Midnight Oil

[Powderworks] Anahiem concert review

MoshD@aol.com MoshD@aol.com
Wed, 10 Oct 2001 12:15:20 EDT

Hi all:

Here is a concert review from the Orange County Register for the Anahiem 
House of Blues show on Monday night.


The Orange County Register 
At a time when much of what constitutes "edgy" music seems calculated for 
maximum nuisance and minimum meaning, it's easy to cling to something as 
primal as Midnight Oil - and to get swept up in the band's mopeless urgency 
to the point of overstatement.
So let's take at least one military stride backward before the fountain of 
praise gushes forth uncontrollably: As great as the Oils were Monday night at 
the sold-out House of Blues in Anaheim - so great, in fact, that their 
premature fall from popular acclaim is once again a vivid reminder how 
cruelly unjust the rock world can be - it seems unlikely that the Australians 
will regain solid footing in the mainstream. If anything, they're swimming in 
the wrong (which is actually the right) direction.
And much to their credit. Time has passed by the Oils - the kindest thing it 
could do, really, since more than a decade after their American breakthrough 
(and four since their last tour) it has left them with an impossibly vibrant, 
electrifying sound of no particular era and little forebearance. 
"Timelessness" is appropriate, sure, but there's something more unique than 
that at play. More than ever these guys come off like they've been teleported 
in from other realms.
There's a formula to their righteousness, of course. The bottom: almost 
always a propulsive, well-beyond-speed- limit driving rhythm, punctuated by 
Rob Hirst's crisp drumming.
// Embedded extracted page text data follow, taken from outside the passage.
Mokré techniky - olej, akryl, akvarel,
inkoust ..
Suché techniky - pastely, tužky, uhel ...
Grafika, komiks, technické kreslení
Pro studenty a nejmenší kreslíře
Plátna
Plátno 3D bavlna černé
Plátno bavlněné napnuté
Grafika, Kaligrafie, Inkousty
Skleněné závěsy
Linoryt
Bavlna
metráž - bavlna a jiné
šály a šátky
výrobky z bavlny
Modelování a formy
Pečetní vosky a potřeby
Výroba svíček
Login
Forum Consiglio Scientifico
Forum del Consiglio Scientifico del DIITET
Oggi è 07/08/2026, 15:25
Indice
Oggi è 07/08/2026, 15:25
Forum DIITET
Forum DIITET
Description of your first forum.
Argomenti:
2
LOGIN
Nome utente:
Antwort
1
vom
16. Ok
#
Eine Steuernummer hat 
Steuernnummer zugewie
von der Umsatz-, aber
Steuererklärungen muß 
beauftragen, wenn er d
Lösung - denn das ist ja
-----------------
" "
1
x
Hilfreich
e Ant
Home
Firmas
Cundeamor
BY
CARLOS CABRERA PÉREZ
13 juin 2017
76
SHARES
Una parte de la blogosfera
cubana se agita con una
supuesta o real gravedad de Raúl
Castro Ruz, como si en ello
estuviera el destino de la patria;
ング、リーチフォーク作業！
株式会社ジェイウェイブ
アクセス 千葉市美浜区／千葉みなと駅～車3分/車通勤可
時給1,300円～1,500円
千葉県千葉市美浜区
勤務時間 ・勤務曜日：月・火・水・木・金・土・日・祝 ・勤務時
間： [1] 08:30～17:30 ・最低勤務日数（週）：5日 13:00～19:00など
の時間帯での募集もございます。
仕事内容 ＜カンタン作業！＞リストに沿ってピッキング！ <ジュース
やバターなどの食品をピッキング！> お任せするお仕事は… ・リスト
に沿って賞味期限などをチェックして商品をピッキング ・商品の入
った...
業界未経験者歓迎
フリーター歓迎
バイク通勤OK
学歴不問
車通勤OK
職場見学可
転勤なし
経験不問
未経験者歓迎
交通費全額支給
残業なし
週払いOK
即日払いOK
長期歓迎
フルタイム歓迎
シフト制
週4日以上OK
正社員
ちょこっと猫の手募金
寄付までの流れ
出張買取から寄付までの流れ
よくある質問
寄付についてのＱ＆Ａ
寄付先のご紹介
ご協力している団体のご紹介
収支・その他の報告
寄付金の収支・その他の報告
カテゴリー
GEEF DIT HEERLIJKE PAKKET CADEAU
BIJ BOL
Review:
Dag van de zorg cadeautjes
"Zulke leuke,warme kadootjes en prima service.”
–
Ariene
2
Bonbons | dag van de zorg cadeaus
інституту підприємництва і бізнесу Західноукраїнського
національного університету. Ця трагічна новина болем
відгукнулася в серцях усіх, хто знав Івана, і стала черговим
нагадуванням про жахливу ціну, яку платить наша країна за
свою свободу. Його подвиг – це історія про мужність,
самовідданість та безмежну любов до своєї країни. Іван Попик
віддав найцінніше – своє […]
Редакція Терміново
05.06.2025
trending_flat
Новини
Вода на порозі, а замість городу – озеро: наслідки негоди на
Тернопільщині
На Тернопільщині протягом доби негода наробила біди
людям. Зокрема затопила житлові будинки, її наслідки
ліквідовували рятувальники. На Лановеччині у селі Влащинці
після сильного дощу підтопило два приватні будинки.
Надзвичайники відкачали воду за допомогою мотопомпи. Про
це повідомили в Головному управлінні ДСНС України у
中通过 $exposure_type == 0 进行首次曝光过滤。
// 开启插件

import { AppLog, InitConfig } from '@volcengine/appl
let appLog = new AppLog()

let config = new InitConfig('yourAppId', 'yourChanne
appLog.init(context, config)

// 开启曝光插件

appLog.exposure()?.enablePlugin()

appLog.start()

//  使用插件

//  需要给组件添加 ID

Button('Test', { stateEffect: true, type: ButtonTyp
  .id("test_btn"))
The top: one of two guitar textures, either 
furiously strummed acoustics, the sort that always shamed the Alarm, or 
chiming Rickenbackers, used in a manner that, post-Byrds, is second only to 
Tom Petty's fashion.
And then there's the glue: Peter Garrett, easily one of the most captivating 
presences to step on a stage in the past 25 years. A tower of earnestness, 
his sweaty bald pate helping to sculpt his Frankensteinesque visage, his 
lanky frame simultaneously marching and flailing, his spindly right hand 
constantly grabbing at invisible forces near his brow, then theatrically 
bringing them down like a gun-shaped gavel to smite the horrible - simply 
put, he is a sight everyone should encounter at least once.
Garrett is the conduit, the fire in the band's belly. Take the well-known 
"Beds Are Burning," for instance, which here was actually the least 
overwhelming of the evening's hits. In a slightly revamped setting, with the 
quintet amassed martially at the lip of the stage, the song lumbered at the 
start, stumbling around a beat, its spy-noir groove not smacking you in the 
gut the way it should.
Then came Garrett. "The time has come!" (Chugging groove locking in.) "To say 
fair's fair!" (Stronger, tighter.) "To pay the rent!" (Almost got it now.) 
"To pay our share!" (And now it's wicked.)
Should you have come looking for sloganeering, naturally these 90 minutes of 
riveting protest-rock gave you plenty to choose from. Statements for sobering 
stability: "If you read the history books, this sort of thing happens again 
and again and again and again." Warnings of rage, like the sinister 
proclamation "and the world won't stand still" from the undervalued 
"Truganini," here introduced with a wish for "a minimum loss for the innocent 
and a maximum loss for the guilty" involved in the infamous attacks of Sept. 
11. (Counter that with this one: "Hands have been clenched into fists for too 
long," from "Forgotten Years.")
Some lyrics took on meanings we couldn't hear before. "It's better to die on 
your feet than to live on your knees," for instance, followed by the clincher 
from "Power and the Passion": "Sometimes you've got to take the hardest 
line." (To temper the anger, that was followed by a roaring closer, "Read 
About It," with its helpless shrug, "There must be some solution, but I just 
don't know.")
This was the kickoff to the Oils' tour, and at times the absence showed - 
clumsy timekeeping, flubbed entrances, a leatheriness lacking in Garrett's 
voice that left him straining at some salvos. But it would be foolish to be 
harsh, particularly as the band hasn't lost a shred of potency. Consider how 
many political outfits have endured in the past quarter-century - sayonara 
Gang of Four, adios Rage Against the Machine, cheers to the Clash. Those that 
remain, even at their best, seem soft in comparison.
Can you imagine R.E.M. showing as much vitality today but for a song or two, 
or envision U2 recapturing that unforgettable original fire it brought to "I 
Will Follow"? Not a chance.
Yet Midnight Oil soldiers on, ageless. Galvanizing and pertinent. It's as if 
they never stopped fighting.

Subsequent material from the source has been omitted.